Extracted records:

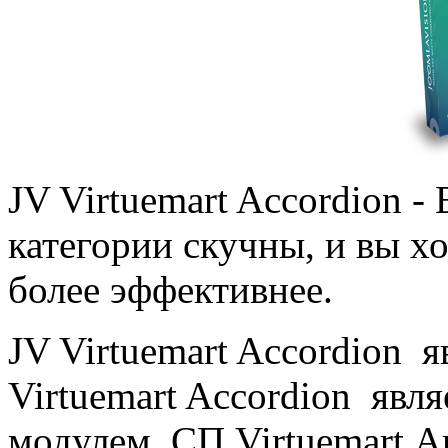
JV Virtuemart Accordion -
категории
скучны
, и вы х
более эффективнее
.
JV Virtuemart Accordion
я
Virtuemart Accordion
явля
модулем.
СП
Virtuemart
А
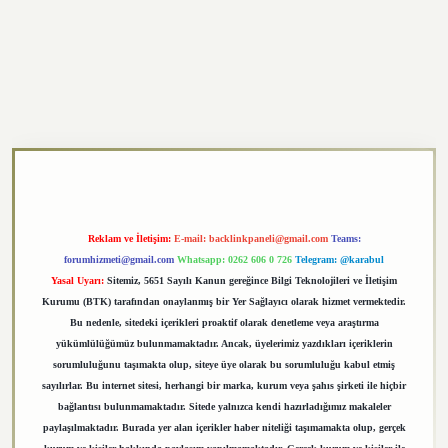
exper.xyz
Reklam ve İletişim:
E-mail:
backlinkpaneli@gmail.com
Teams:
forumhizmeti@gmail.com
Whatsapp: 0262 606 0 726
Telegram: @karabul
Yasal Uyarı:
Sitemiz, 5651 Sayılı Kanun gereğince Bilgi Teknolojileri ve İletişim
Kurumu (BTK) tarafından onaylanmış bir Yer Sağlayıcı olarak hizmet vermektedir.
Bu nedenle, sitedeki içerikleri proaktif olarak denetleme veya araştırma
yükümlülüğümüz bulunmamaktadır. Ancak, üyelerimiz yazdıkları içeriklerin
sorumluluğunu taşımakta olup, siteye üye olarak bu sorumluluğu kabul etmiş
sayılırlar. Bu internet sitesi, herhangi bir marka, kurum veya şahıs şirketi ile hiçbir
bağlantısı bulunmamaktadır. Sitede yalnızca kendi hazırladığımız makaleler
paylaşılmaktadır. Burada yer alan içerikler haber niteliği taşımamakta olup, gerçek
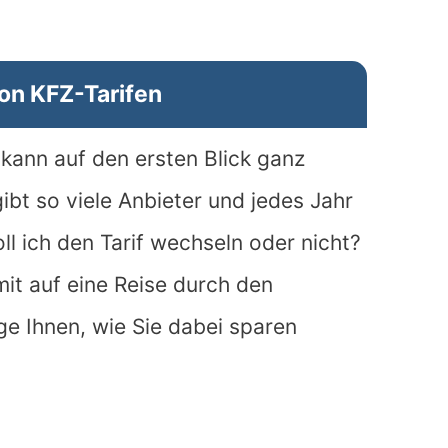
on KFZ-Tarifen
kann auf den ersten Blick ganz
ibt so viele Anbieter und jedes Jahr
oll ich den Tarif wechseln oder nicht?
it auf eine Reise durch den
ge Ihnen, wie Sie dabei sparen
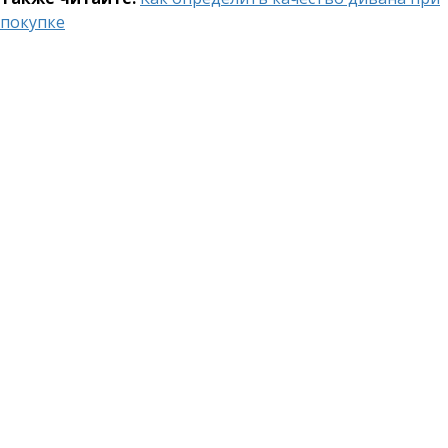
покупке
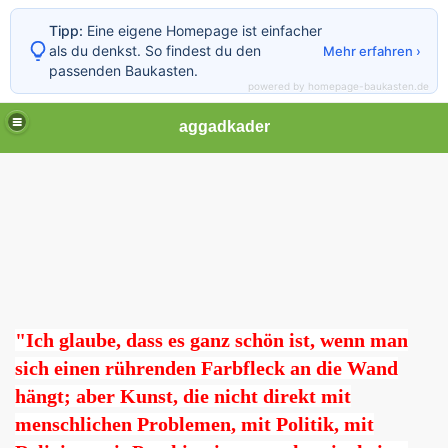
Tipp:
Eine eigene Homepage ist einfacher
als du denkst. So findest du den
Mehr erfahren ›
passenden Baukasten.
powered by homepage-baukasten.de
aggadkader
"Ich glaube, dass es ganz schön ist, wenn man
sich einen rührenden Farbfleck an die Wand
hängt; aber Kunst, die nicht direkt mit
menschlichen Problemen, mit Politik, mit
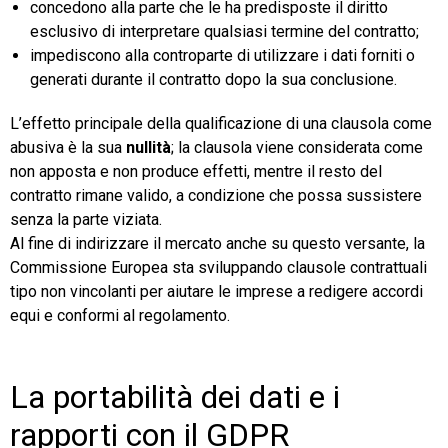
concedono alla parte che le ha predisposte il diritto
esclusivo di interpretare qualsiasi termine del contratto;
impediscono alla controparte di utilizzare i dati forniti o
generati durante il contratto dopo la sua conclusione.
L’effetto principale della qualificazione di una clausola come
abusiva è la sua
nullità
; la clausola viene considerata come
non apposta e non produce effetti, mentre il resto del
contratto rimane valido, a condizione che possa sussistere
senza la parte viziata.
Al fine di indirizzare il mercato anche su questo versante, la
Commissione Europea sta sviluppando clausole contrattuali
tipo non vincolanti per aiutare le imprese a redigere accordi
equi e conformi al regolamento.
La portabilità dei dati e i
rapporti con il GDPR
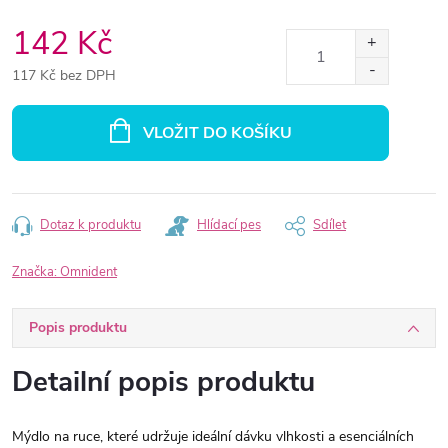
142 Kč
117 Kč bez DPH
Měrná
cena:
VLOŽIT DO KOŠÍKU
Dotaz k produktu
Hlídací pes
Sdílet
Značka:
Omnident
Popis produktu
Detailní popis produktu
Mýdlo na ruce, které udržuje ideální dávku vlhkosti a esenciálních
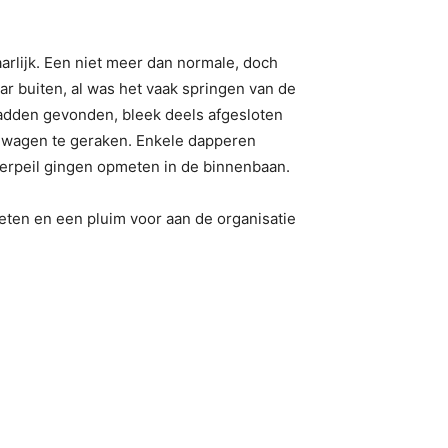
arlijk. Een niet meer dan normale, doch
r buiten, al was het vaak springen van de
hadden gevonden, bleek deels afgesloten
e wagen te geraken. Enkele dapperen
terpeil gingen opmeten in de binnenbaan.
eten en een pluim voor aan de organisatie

- _Your task_
Which lines in the data hold the string "dati"? Copy each of them.

- _Reply to the exercise_
impediscono alla controparte di utilizzare i dati forniti o
La portabilità dei dati e i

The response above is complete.